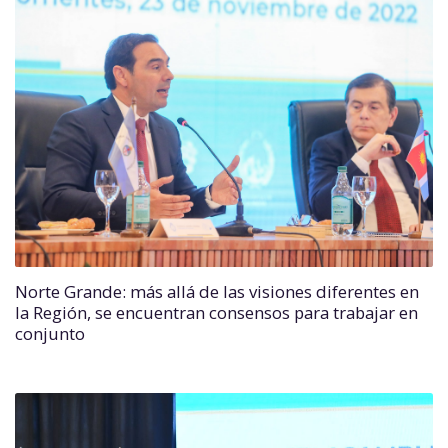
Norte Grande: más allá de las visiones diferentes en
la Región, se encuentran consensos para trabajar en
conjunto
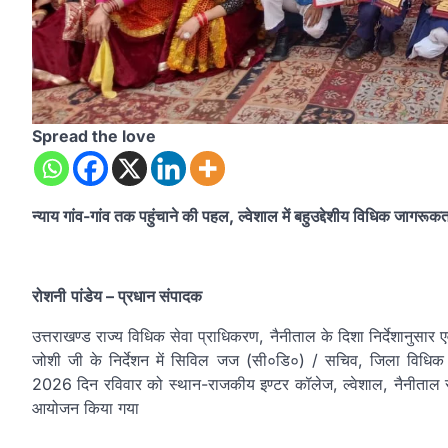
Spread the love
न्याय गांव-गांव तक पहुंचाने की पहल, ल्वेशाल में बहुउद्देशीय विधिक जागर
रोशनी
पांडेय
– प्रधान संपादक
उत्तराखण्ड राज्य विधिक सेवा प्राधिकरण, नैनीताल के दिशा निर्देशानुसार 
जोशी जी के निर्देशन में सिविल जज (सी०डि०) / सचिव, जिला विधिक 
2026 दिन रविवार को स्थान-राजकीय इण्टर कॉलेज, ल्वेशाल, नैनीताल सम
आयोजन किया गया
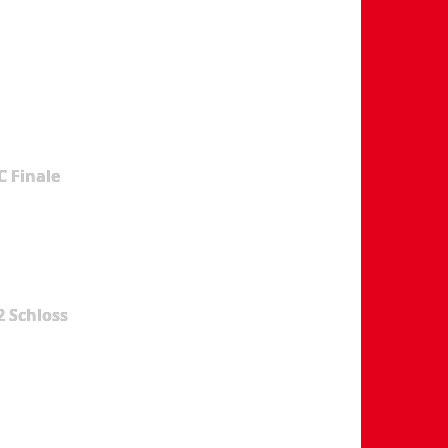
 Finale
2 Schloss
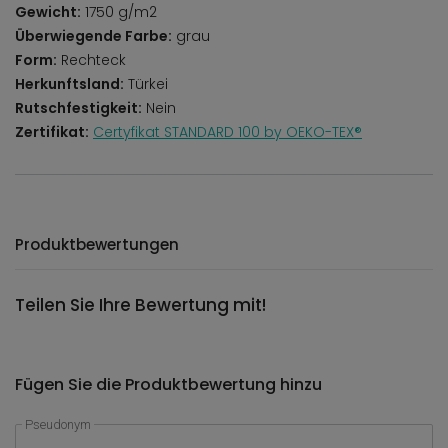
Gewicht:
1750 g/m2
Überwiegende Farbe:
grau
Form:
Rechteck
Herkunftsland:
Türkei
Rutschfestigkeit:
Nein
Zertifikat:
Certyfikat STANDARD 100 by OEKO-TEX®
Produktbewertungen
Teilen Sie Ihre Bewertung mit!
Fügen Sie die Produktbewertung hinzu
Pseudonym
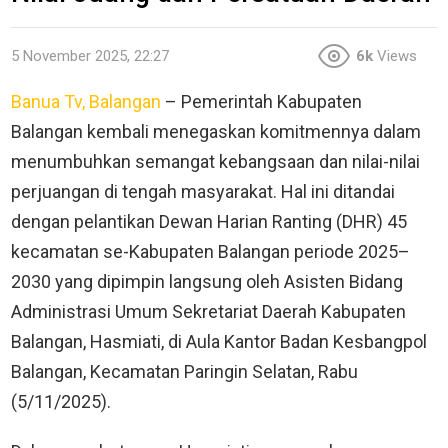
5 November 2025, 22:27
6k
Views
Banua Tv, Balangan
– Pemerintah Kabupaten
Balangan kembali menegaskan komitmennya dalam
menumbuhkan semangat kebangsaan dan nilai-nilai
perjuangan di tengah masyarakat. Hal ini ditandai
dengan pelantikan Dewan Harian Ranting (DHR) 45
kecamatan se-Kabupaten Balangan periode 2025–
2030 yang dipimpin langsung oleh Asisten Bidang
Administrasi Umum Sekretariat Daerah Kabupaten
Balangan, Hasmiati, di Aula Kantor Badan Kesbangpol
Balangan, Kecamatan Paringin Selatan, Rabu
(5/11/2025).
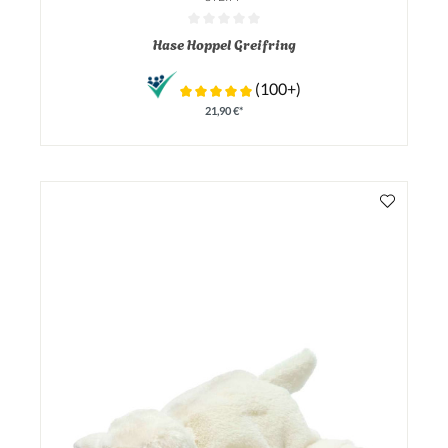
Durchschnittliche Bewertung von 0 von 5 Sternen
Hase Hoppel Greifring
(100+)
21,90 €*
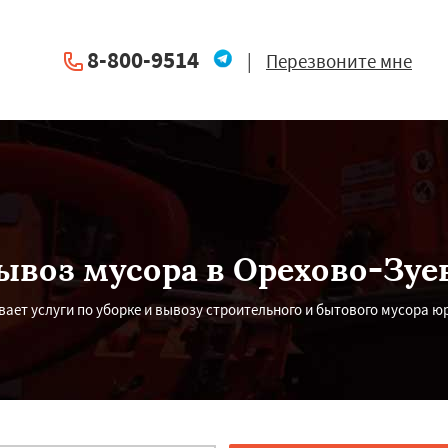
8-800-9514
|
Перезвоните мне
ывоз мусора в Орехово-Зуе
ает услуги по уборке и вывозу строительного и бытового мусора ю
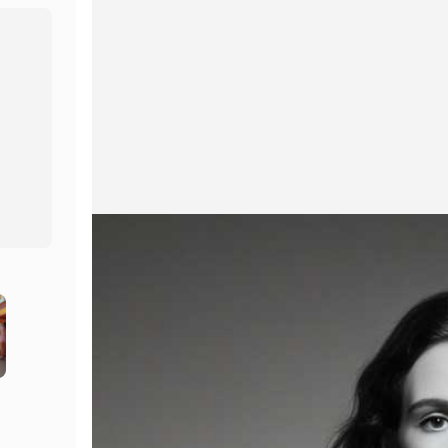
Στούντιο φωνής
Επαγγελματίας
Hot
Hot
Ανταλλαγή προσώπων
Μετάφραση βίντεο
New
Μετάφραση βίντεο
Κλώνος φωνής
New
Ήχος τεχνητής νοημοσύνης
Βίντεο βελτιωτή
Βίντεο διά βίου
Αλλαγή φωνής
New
━━━━━━━━━━
Your instructions
Give only the number of lines in the entries that contain "Balangan".

Response to this task
5